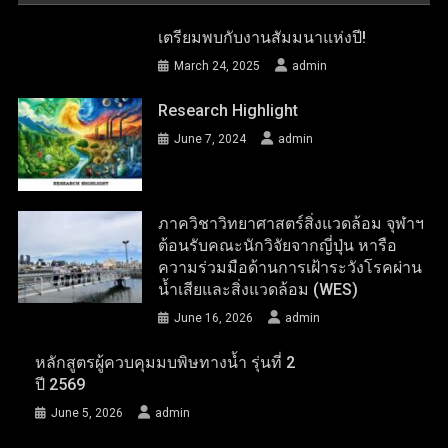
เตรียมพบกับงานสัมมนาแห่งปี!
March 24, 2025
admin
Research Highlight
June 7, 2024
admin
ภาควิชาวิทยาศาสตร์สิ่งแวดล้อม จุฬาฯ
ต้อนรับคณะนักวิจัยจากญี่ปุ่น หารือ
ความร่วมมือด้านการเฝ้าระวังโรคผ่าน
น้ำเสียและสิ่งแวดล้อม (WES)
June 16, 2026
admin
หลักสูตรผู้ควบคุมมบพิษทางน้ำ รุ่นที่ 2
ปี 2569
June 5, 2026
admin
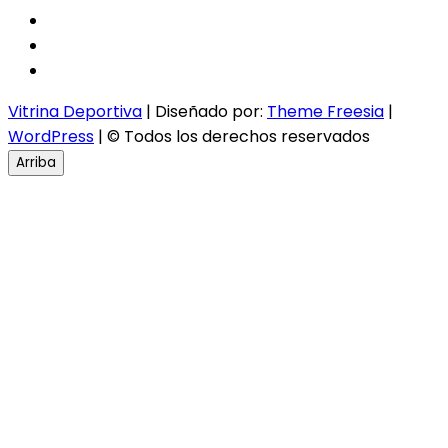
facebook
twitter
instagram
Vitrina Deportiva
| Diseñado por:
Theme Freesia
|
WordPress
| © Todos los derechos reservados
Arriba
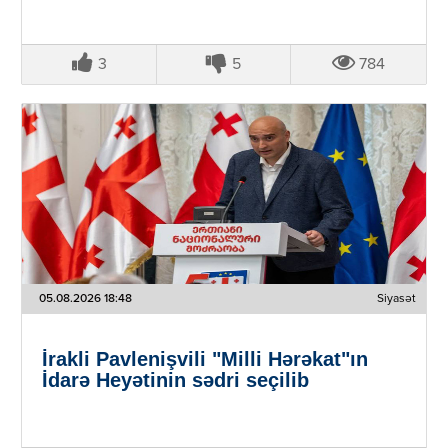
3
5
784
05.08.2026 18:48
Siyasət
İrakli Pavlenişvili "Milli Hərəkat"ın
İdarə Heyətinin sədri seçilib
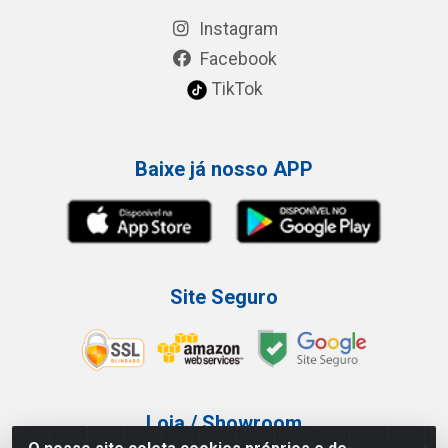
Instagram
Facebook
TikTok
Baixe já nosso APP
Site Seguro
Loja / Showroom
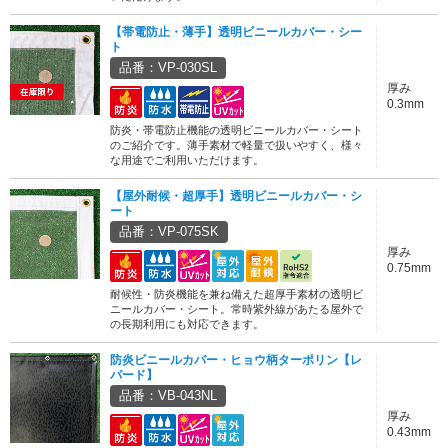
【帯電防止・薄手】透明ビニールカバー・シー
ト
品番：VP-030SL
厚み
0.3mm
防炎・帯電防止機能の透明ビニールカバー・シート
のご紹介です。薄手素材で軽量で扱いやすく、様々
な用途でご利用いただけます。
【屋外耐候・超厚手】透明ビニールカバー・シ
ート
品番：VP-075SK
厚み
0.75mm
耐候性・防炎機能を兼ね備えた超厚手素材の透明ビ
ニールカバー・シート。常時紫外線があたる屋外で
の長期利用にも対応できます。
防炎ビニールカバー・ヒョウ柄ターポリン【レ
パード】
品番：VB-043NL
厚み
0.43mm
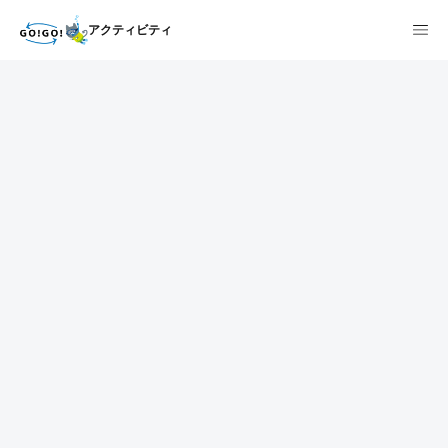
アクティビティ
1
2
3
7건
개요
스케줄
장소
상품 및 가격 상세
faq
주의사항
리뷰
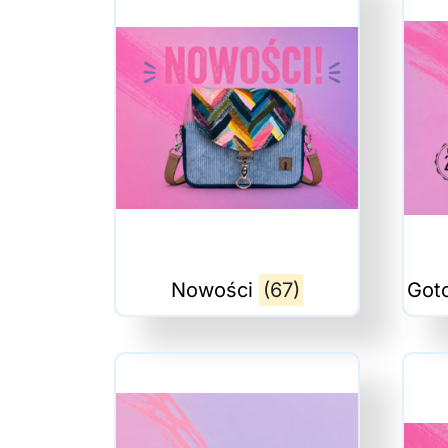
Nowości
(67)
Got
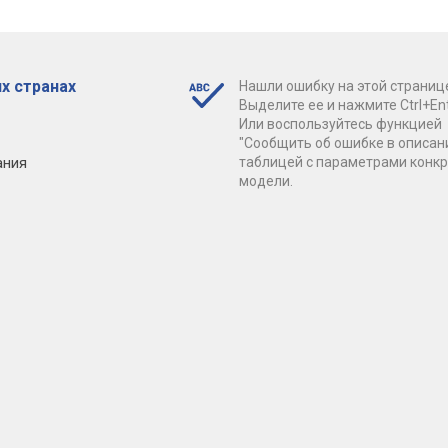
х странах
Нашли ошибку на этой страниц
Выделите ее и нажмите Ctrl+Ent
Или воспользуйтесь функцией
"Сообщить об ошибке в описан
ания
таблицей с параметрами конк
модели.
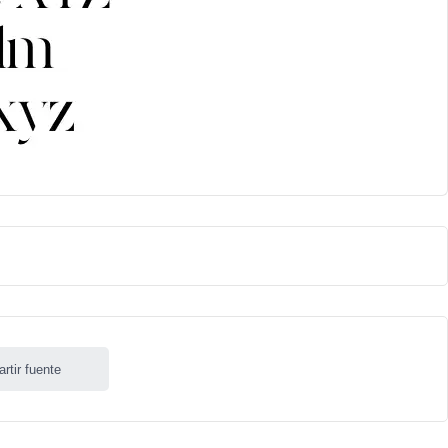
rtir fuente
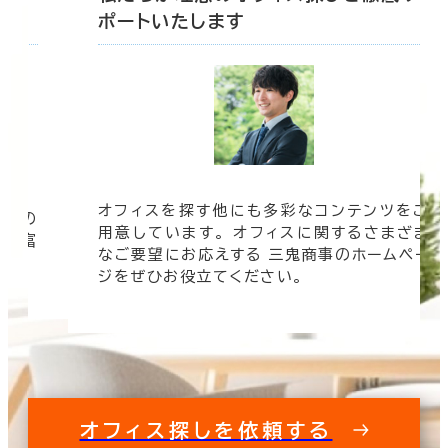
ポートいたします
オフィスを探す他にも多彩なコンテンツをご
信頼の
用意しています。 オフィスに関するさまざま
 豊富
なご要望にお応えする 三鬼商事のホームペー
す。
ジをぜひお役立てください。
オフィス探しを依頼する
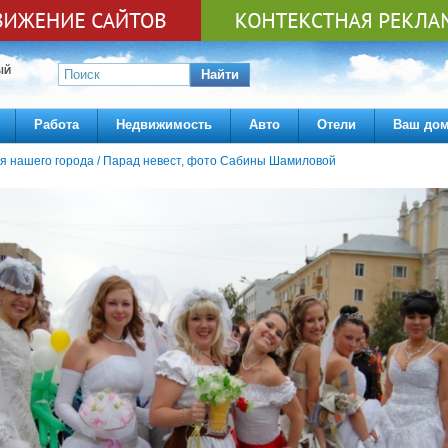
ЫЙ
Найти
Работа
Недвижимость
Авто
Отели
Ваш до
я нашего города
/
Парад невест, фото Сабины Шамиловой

================

Exercise description. The answer must repeat every record exactly, with all pictures left out.

Solution below.
เตรียมพบกับงานสัมมนาแห่งปี!
March 24, 2025
admin
Research Highlight
June 7, 2024
admin
ภาควิชาวิทยาศาสตร์สิ่งแวดล้อม จุฬาฯ
ต้อนรับคณะนักวิจัยจากญี่ปุ่น หารือ
ความร่วมมือด้านการเฝ้าระวังโรคผ่าน
น้ำเสียและสิ่งแวดล้อม (WES)
June 16, 2026
admin
หลักสูตรผู้ควบคุมมบพิษทางน้ำ รุ่นที่ 2
ปี 2569
June 5, 2026
admin
facebook
twitter
instagram
Vitrina Deportiva
| Diseñado por:
Theme Freesia
|
WordPress
| © Todos los derechos reservados
Arriba
3
5
784
05.08.2026 18:48
Siyasət
İrakli Pavlenişvili "Milli Hərəkat"ın
İdarə Heyətinin sədri seçilib
Instagram
Facebook
TikTok
Baixe já nosso APP
Site Seguro
Loja / Showroom
【帯電防止・薄手】透明ビニールカバー・シー
ト
品番：VP-030SL
厚み
0.3mm
防炎・帯電防止機能の透明ビニールカバー・シート
のご紹介です。薄手素材で軽量で扱いやすく、様々
な用途でご利用いただけます。
【屋外耐候・超厚手】透明ビニールカバー・シ
ート
品番：VP-075SK
厚み
0.75mm
耐候性・防炎機能を兼ね備えた超厚手素材の透明ビ
ニールカバー・シート。常時紫外線があたる屋外で
の長期利用にも対応できます。
防炎ビニールカバー・ヒョウ柄ターポリン【レ
パード】
品番：VB-043NL
厚み
0.43mm
アクティビティ
1
2
3
7건
개요
스케줄
장소
상품 및 가격 상세
faq
주의사항
리뷰
Nowości
(67)
Got
х странах
Нашли ошибку на этой страниц
Выделите ее и нажмите Ctrl+Ent
Или воспользуйтесь функцией
"Сообщить об ошибке в описан
ания
таблицей с параметрами конк
модели.
rtir fuente
ポートいたします
オフィスを探す他にも多彩なコンテンツをご
信頼の
用意しています。 オフィスに関するさまざま
 豊富
なご要望にお応えする 三鬼商事のホームペー
す。
ジをぜひお役立てください。
オフィス探しを依頼する
ЫЙ
Найти
Работа
Недвижимость
Авто
Отели
Ваш до
я нашего города
/
Парад невест, фото Сабины Шамиловой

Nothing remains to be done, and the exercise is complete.